Quand la lune devient froide…

Commencent les récoltes d’olives noires pour l’huile

Les légumes racines sont toujours là, avec les scorsonères, les salsifis, les topinambours

Les endives, blanches, étirent leur chevelure d’un vert très pâles à la surface

Les amours sont en cage, les arbouses sont à point

et les clémentines nous vivifient

 

(c) Lalie Solune

Mélange d’herbes pour Yule

Les ombres se sont avancées, déployées, installées, mais le début de l’hiver réserve aux promeneurs avisés de beaux moments illuminés où les fées du givre jouent de scintillements, où la brume danse à l’air que l’on respire et les sylphes paraissent moins transparentes, où les vertes aiguilles royales couronnent les sentiers et les feuilles luisantes du houx rappellent que n’est pas si loin le moment de la nuit la plus longue qui annonce déjà le retour lent mais assuré des lueurs solaires. C’est l’occasion offerte d’aller demander à un genévrier de se laisser cueillir quelques baies, de récolter avec permission des aiguilles de sapins que tu rapporteras en gratitude près de ton âtre. Les aiguilles et les baies mêlées à un peu de girofle écrasé et un soupçon de cannelle seront déposées dans un bocal et recouvertes d’huile ; le bocal fermé, déposé, de préférence dans la pièce où brûle le feu, près de la fenêtre la plus lumineuse au moins une lune durant, jusqu’au moment où en préparation du solstice, rapportant le houx chez toi, tu pourras oindre les bougies de la fête, disposer quelques feuilles de lierre à leurs pieds dans des coupelles pour souhaiter la bienvenue aux visiteurs de Yule.

 

(c) Lalie Solune

Pâte feuilletée

La pâte feuilletée a la réputation d’être difficile à faire. Je lui trouve ceci de commun avec l’exploration de l’âme, avec la magie, qu’elle n’est, au fond, pas compliquée en soi, mais qu’elle demande persévérance, patience, attention, elle demande de lui consacrer du temps et un espace, elle demande constance dans l’action comme dans l’inaction…Elle offre ainsi un excellent moment de concentration, voire de méditation, où l’esprit et le corps harmonisent leurs actions.

 

Pour environ 500 gr. de pâte feuilletée

 

Verse 250 gr. de farine assaisonnée d’une pincée de sel, afin d’avoir une base nourrissante et purifiée. Creuse un puits, car il faut toujours tâcher d’aller au fond des choses, et verse 250 ml. d’eau (soit 25 cl) progressivement, en travaillant la pâte légèrement, du bout des doigts, jusqu’à obtenir une boule. Incise sur la boule une croix et la laisse poser une 1/2 heure au frais.

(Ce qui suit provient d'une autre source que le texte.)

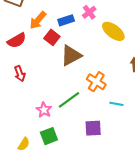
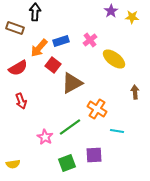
blue rectangle: (66, 20) -> (61, 41), moved
green square: (49, 136) -> (67, 163), moved
yellow semicircle: (24, 144) -> (13, 164), moved, turned 48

Etale la pâte en respectant les incisions de façon à obtenir une croix. Veille à garder une épaisseur de pâte plus importante au centre de la croix. Dépose 185 gr. de beurre chambré et, si besoin est, légèrement malaxé entre tes doigts agiles, puis coupé en petits morceaux. Prends soin de ne laisser aucun morceau avec des « angles », afin de limiter les possibilités qu’ils ne percent la pâte.

Replie les branches de la croix sur le beurre, la dernière étant celle qui est « en bas », devant toi (à rabattre vers le haut) et étale de bas en haut et de haut en bas devant toi. Tourne la pâte d’un quart de tour, rabat le côté gauche, rabat le côté droit et étale de nouveau dans le même sens. Voilà. Un tour est fait.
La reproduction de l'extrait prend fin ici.